• **Directions**
From the line that contains "Niños y jóvenes:Una (1) foto, documento de" to the final line of the entries below, write out every line exactly as it appears, and nothing else.

- - - - - - -

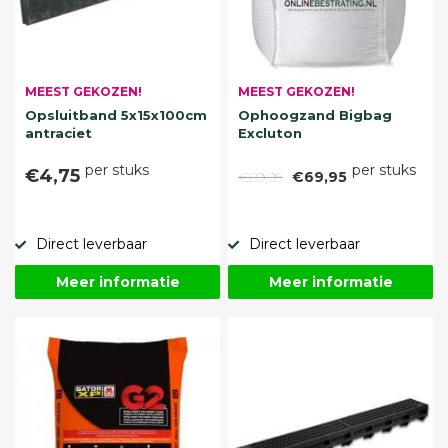
MEEST GEKOZEN!
MEEST GEKOZEN!
Opsluitband 5x15x100cm
Ophoogzand Bigbag
antraciet
Excluton
per stuks
per stuks
€4,75
€89,95
€69,95
Direct leverbaar
Direct leverbaar
Meer informatie
Meer informatie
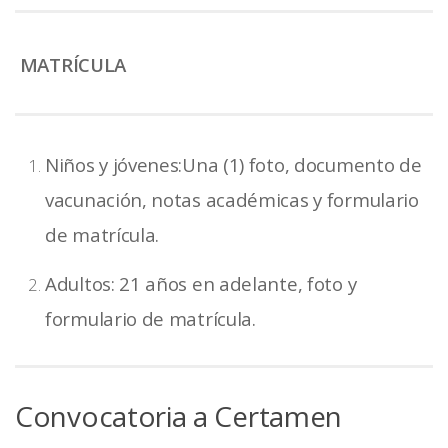
MATRÍCULA
Niños y jóvenes:Una (1) foto, documento de
vacunación, notas académicas y formulario
de matrícula.
Adultos: 21 años en adelante, foto y
formulario de matrícula.
Convocatoria a Certamen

- - - - - - -

• **Answer box**
Niños y jóvenes:Una (1) foto, documento de
vacunación, notas académicas y formulario
de matrícula.
Adultos: 21 años en adelante, foto y
formulario de matrícula.
Convocatoria a Certamen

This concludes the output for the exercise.